Hazelcast, the distributed computation and storage platform, has announced the release of the Hazelcast Platform version 5.0. This new platform unifies the existing products Hazelcast IMDG and Hazelcast Jet, the former having provided fast ways to store, retrieve and modify data while the latter provided fast processing of data.
The new version 5.0 also introduces new features like expanded SQL support, streaming capabilities (provided by Jet module), a redesigned UI console and a new serialization format (as a preview feature).
The SQL engine in the Hazelcast Platform now supports basic data manipulation language (DML) functionality to enable INSERT, UPDATE and DELETE on data in Hazelcast.

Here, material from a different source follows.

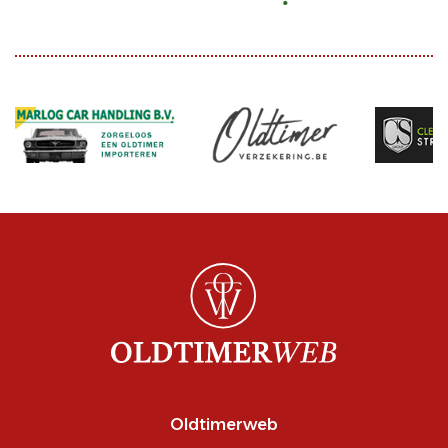
Oldtimerweb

The platform also adds sorting, aggregations and new SQL expressions.
The streaming capabilities provided with the merging of Hazelcast Jet in Hazelcast Platform 5.0, enable stateful and fault-tolerant data processing and querying over data streams and data at rest using SQL or dataflow API.
Additionally, Hazelcast Platform provides a comprehensive library of connectors such as Kafka, Hadoop, S3, RDBMS, JMS and many more, distributed messages via queues or pub/sub topics and a cloud-native architecture.

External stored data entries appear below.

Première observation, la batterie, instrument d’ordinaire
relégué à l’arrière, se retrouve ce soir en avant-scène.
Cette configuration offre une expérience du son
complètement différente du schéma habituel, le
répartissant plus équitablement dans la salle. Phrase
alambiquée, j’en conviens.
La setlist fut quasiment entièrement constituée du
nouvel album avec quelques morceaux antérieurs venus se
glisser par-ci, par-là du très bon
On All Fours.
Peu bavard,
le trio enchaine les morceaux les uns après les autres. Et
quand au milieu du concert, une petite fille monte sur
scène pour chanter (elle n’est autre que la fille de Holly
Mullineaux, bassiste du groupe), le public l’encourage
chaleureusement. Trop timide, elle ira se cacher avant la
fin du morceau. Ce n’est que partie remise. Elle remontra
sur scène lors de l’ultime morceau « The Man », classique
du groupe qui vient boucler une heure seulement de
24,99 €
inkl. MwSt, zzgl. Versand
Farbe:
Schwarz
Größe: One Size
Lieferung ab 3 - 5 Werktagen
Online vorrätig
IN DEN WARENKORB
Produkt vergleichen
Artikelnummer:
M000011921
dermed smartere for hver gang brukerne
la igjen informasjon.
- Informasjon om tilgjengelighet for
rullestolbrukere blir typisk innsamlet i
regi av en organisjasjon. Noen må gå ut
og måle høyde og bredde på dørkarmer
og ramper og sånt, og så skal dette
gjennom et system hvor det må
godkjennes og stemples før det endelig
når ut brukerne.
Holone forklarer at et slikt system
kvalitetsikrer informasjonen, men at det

The use cases proposed by Hazelcast can vary between caching, fraud detection, real-time streaming analytics or used in a microservice architecture for fast data lookups. Their documentation states that their unique data processing architecture results in 99.99% latency of under 10ms for streaming queries with millions of events per second.
John DesJardins, chief technology officer at Hazelcast, spoke to InfoQ about this new platform.
InfoQ: What are the motivations and the advantages of joining Hazelcast IMDG and Hazelcast Jet in recent version 5.0?
John DesJardins: Unifying these products is very powerful, in several ways.
First, is simplicity - This simplicity starts with developers, who can now leverage the full power of these capabilities by simply adding one library to their project and having a simplified developer experience. That continues through to architectural simplicity - a unified runtime is very powerful when deploying distributed applications. This means deploying, scaling, and managing is simplified. That also translates into operational simplicity. And all these, combined, lead to simplified DevOps processes and greater agility. This simplicity also means simplified scaling of data and compute, and simplified resilience.
Second, is performance - Unifying compute and data, when coupled with a distributed architecture, data-aware-compute, and an in-memory-optimized architecture, is very powerful. Data does not have to be moved to compute and analytics as this reduces overhead tremendously due to data locality. This alone can shave off huge latency and throughput impacts when compared with the well known "Lambda Architecture" or what has recently been discussed, a "Delta Architecture" both of which involve quite a bit of ping-ponging of data between compute and storage. When this is combined with in-memory-optimized compute and data, those advantages are amplified dramatically. This can mean processing can go from minutes to seconds, or seconds to milliseconds, or even from milliseconds to microseconds.
Third, is scaling and resilience - because BOTH compute AND storage are distributed together, this means you can scale performance in a very linear way while still delivering resilience. This is demonstrated, for example, in our ability to easily scale to over one billion events per second, as discussed in this blog post.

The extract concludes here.